(Beginning of MATERIAL SHOWN)

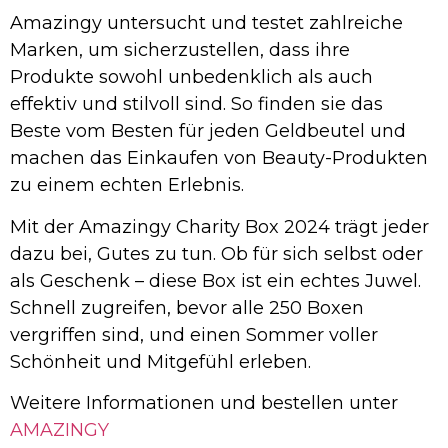
Amazingy untersucht und testet zahlreiche
Marken, um sicherzustellen, dass ihre
Produkte sowohl unbedenklich als auch
effektiv und stilvoll sind. So finden sie das
Beste vom Besten für jeden Geldbeutel und
machen das Einkaufen von Beauty-Produkten
zu einem echten Erlebnis.
Mit der Amazingy Charity Box 2024 trägt jeder
dazu bei, Gutes zu tun. Ob für sich selbst oder
als Geschenk – diese Box ist ein echtes Juwel.
Schnell zugreifen, bevor alle 250 Boxen
vergriffen sind, und einen Sommer voller
Schönheit und Mitgefühl erleben.
Weitere Informationen und bestellen unter
AMAZINGY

(End of MATERIAL SHOWN)

> _EXERCISE INSTRUCTIONS_:
The lines to set down, exactly and with both ends included, run from the one containing "Produkte sowohl unbedenklich als auch" to the last line of the data above.

> _THE ANSWER_:
Produkte sowohl unbedenklich als auch
effektiv und stilvoll sind. So finden sie das
Beste vom Besten für jeden Geldbeutel und
machen das Einkaufen von Beauty-Produkten
zu einem echten Erlebnis.
Mit der Amazingy Charity Box 2024 trägt jeder
dazu bei, Gutes zu tun. Ob für sich selbst oder
als Geschenk – diese Box ist ein echtes Juwel.
Schnell zugreifen, bevor alle 250 Boxen
vergriffen sind, und einen Sommer voller
Schönheit und Mitgefühl erleben.
Weitere Informationen und bestellen unter
AMAZINGY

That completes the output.